Jennifer Mnookin, UCLA professor of law, said this leads to more structured surveillance and strategic arrests. The only fair alternative, she said, is to have a universal database, whereby all members of society have their DNA logged.
Another approach, she added, would be to stick as close to California’s current policy as possible; and that is to restrict familial searching to extremely serious cases where all other leads have been exhausted.

In the Grim Sleeper case, California Attorney General Jerry Brown limited familial searching to the most serious, violent crimes, but only after all other investigative leads had been exhausted. And investigators did not knock on doors, rather they fine-tuned their list of suspects based on additional DNA tests and found circumstantial evidence that revealed the suspect lived in the area where the murders took place. Additionally, they found it plausible that the suspect could have committed the crimes over the two decades because of his age, which is 57. And prior to going public, detectives obtained an exact DNA match, which they acquired from a discarded piece of pizza and later from blood and buccal swabs.

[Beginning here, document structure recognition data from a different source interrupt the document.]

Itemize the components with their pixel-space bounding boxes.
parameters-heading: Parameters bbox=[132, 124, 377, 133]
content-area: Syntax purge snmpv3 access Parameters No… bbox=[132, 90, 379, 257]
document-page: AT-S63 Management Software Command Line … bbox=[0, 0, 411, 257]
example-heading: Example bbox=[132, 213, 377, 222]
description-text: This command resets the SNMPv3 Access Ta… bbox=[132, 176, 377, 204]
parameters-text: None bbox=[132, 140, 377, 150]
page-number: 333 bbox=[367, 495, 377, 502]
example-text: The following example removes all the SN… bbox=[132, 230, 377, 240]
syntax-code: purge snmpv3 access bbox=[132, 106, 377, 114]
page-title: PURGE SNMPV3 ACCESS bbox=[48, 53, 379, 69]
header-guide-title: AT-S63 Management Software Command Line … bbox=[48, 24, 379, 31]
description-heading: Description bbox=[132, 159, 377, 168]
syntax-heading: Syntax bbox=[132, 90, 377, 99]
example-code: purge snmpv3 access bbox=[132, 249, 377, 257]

Widespread use causes concerns that there will be a lack of oversight and law enforcement will not take the same precautions as those taken in the Grim Sleeper case.

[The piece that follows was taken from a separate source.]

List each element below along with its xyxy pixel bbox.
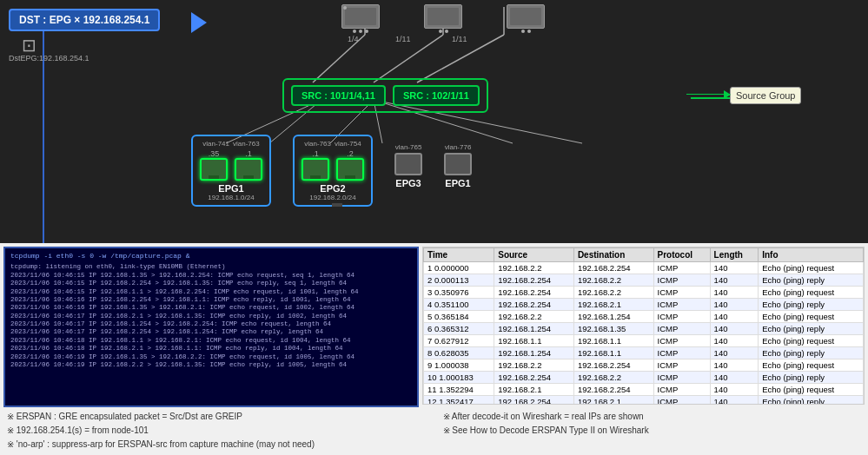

According to reports, Denver District Attorney Mitchell Morrissey has already used familial DNA testing in less serious crimes, such as burglaries and car thefts. And in Orange County, there is currently a DNA database building on persons who have committed misdemeanors. If used widely, said Mnookin, there is a potential for even non-violent criminals to be swept up in the wave of arrests brought on by the technique.

Mnookin suggests that familial DNA testing only be used in serious crimes, but it must be accompanied by transparency and shaped by formal policy and voter input to ensure there is no mishandling.

“But the more we find it effective,” Mnookin said, “the more pressure there will be to use it more broadly.”

As for constitutionality, Grimm believes familial DNA testing will likely survive a constitutional challenge under the Equal Protection Clause but is likely to be short-circuited under the Fourth Amendment’s probable cause limitation on search and seizure.

On the other hand, Mnookin doubts that the process is unconstitutional.

Furthermore, she said, it is unlikely that familial DNA search results will be used in court as evidence. After DNA has been taken from a crime scene and is then compared to the DNA database, if a partial match is found, law enforcement has to dwindle down their suspects and can do so by having knowledge of the suspected person’s whereabouts, age, body type and other things that may link him or her to the crime. They then must get a sample from that person either under surveillance — as was the case of the “Grim Sleeper “ — or through a search warrant. The DNA sample has to then be tested against the crime scene sample. “If it does match, then by the time you get to court you have a match, you no longer are just relying on a familial DNA search.”

As for privacy, Mnookin said, we have made a social decision as a society that felons do not have a right to privacy when it concerns taking DNA samples. The bigger issue, she said, is whether using discarded DNA — as in the Grim Sleeper case — is constitutional and a breach of privacy.